Carlo Bisi

Se le aziende non stanno attente, ora saranno le persone a decidere il destino delle organizzazioni, e non sto parlando delle persone di vertice, ma di tutto il team azienda.  

Quando ci troviamo di fronte a un cambio di scenario, dobbiamo chiederci quale reale impatto abbia sulla nostra quotidianità e se e come siamo chiamati a evolvere rispetto alle nostre abitudini personali e professionali. I periodi di crisi economica sono il più classico dei cambi di scenario: nei miei ricordi c’è la crisi del 1986, del 1992, quella della fine degli anni ’90 e quella un po’ più complessa iniziata nel 2008, dovuta a questioni finanziarie globali.

Qual era il punto in comune, il filo conduttore di questi periodi? Lo schema classico di ogni crisi: calo della domanda, rallentamento dei consumi, aziende che scompaiono, aziende che vengono acquisite, aziende che acquisiscono altre organizzazioni e che approfittano della crisi per crescere e diventare più forti.

Altro aspetto comune è che, dopo un certo periodo di tempo, la situazione ritorna a una quasi normalità, con le stesse “regole” di massima che c’erano prima. Chiaro, quindi, che l’impatto delle crisi è sulle aziende; il che, di conseguenza, genera un impatto sulle persone. L’azienda che scompare licenzia, l’azienda che acquisisce “razionalizza” (licenzia): ecco che le persone subiscono ciò che avviene nel sistema economico, giusto o sbagliato che sia. Molti la chiamano “la dura legge del mercato”.

Finché la pandemia del 2020 ha interrotto lo schema, per la prima volta nella storia, invertendo il senso di marcia. L’impatto sulle persone è stato forte – in molti casi anche tragico – e quindi piuttosto devastante, imprevedibile e inaspettato. Ha colpito duramente le famiglie e le relazioni più profonde, ha reso molti di noi consapevoli dei malesseri esistenti in molti ambienti di lavoro e spesso ignorati. In un certo senso ha fatto dire a molti di noi basta, io lì dentro non ci torno. Lo testimoniano in modo oggettivo i dati che riportano un numero mai visto prima di dimissioni volontarie e il picco del fenomeno quite quitting (resto in azienda ma faccio il minimo indispensabile).

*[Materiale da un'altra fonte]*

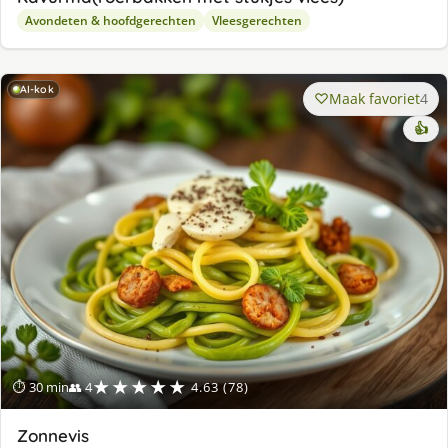
Avondeten & hoofdgerechten
Vleesgerechten
AI-kok
Maak favoriet
4
👍
★★★★★
⏱ 30 min
👥 4
4.63 (78)
Zonnevis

Ecco lo scenario contemporaneo: una nuova “piramide rovesciata”, mitico libro di Jan Carlzon. Per la prima volta l’impatto di un periodo critico è sulle persone e, di conseguenza, sulle organizzazioni, che non sono però abituate a una vera reciprocità con le persone. Preferiscono decidere il loro destino senza entrare in contatto con loro. Tutto cambiato, di colpo: se non stanno attente, ora saranno le persone a decidere il destino delle organizzazioni, e non sto parlando delle persone di vertice, ma di tutto il team azienda. Il pensiero ricorrente di chi lavora è completamente ribaltato: se non ho chiaro il mio percorso di crescita, non entro in una nuova azienda oppure lascio l’azienda in cui lavoro adesso; se l’ambiente non è rispettoso, sereno e stimolante, non mi interessa farne parte; se non mi sento valorizzato, cambio aria.

Succede sempre più spesso che siano le persone a scegliere l’azienda e non più viceversa: è un bel salto di paradigma, come diceva Steven Covey. Quel che è certo è che non si possono usare le solite strategie di gestione delle persone di fronte a un salto di paradigma così veloce e dirompente, ed è importante essere consapevoli che non si tornerà a una sorta di normalità ante pandemia. Il salto è stato fatto e non si tornerà indietro.

E ora, cara azienda, eccoci al dunque: cosa pensi di fare, come pensi di rispondere?